November 19, 2015

A Syrian refugee brought us Steve Jobs

USA Today - Steve Jobs biological father was from Syria,,,

Steve Jobs’ biological father, Abdulfattah “John” Jandali, was born in 1931 to a prominent Syrian family, the youngest of nine children. He grew up in Homs, Syria, a city since ravaged by the nation’s civil war.

According to the authorized Steve Jobs biography written by Walter Isaacson, in the early 1950s, Jandali went to study at the American University in Beirut, and eventually on to the University of Wisconsin.
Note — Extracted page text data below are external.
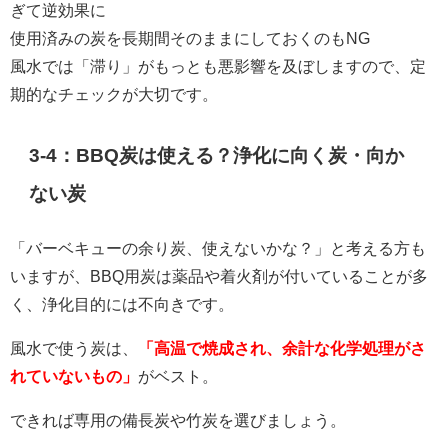
ぎて逆効果に
使用済みの炭を長期間そのままにしておくのもNG
風水では「滞り」がもっとも悪影響を及ぼしますので、定
期的なチェックが大切です。
3-4：BBQ炭は使える？浄化に向く炭・向か
ない炭
「バーベキューの余り炭、使えないかな？」と考える方も
いますが、BBQ用炭は薬品や着火剤が付いていることが多
く、浄化目的には不向きです。
風水で使う炭は、
「高温で焼成され、余計な化学処理がさ
れていないもの」
がベスト。
できれば専用の備長炭や竹炭を選びましょう。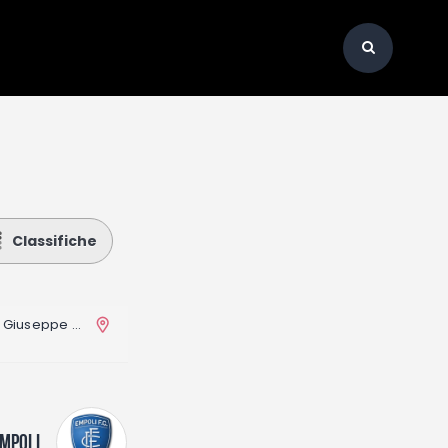
Classifiche
San Siro Stadium (Stadio Giuseppe Meazza)
MPOLI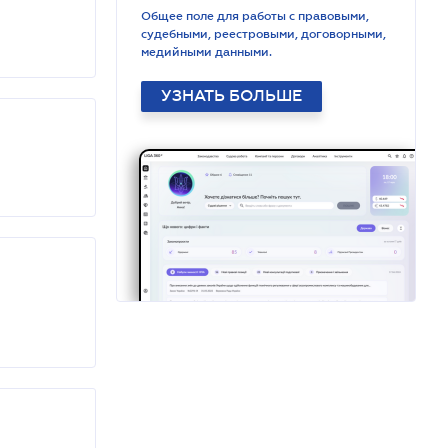
Общее поле для работы с правовыми,
судебными, реестровыми, договорными,
медийными данными.
УЗНАТЬ БОЛЬШЕ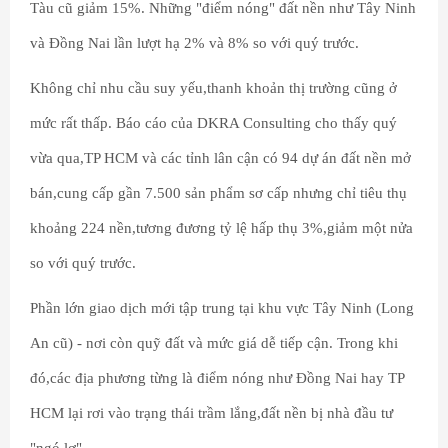
Tàu cũ giảm 15%. Những "điểm nóng" đất nền như Tây Ninh
và Đồng Nai lần lượt hạ 2% và 8% so với quý trước.
Không chỉ nhu cầu suy yếu,thanh khoản thị trường cũng ở
mức rất thấp. Báo cáo của DKRA Consulting cho thấy quý
vừa qua,TP HCM và các tỉnh lân cận có 94 dự án đất nền mở
bán,cung cấp gần 7.500 sản phẩm sơ cấp nhưng chỉ tiêu thụ
khoảng 224 nền,tương đương tỷ lệ hấp thụ 3%,giảm một nửa
so với quý trước.
Phần lớn giao dịch mới tập trung tại khu vực Tây Ninh (Long
An cũ) - nơi còn quỹ đất và mức giá dễ tiếp cận. Trong khi
đó,các địa phương từng là điểm nóng như Đồng Nai hay TP
HCM lại rơi vào trạng thái trầm lắng,đất nền bị nhà đầu tư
While serving in Wisconsin as a teaching assistant, he met the woman who would become Steve Jobs’ biological mother, Joanne Schieble.

Jandali and Schieble would eventually marry, but not until they put the future co-founder of Apple up for adoption, the year he was born, in 1955. The couple later had a daughter as well, the writer Mona Simpson.

In the Jobs biography, Isaacson writes that they initially decided not to get married because Schieble’s father, who was dying at the time, “threatened to disown her if she wed Abdulfattah.”

Years later, Jobs would “bristle whenever anyone referred to Paul and Clara Jobs as his `adoptive’ parents or implied that they were not his `real’ parents,” Isaacson wrote. Jobs, who died in 2011, instead referred to his biological parents as “my sperm and egg bank.”

2 comments:

Anonymous said...

One more reason to bomb Syria back into the stone age, then?

Anonymous said...

I really have never figured out why people think Jobs was such a hero. Paul and Clara raised him, so they are his "real parents", and people should understand that. Unfortunately, referring to his biological parents as his "sperm and egg bank" tells me he was just an asshole.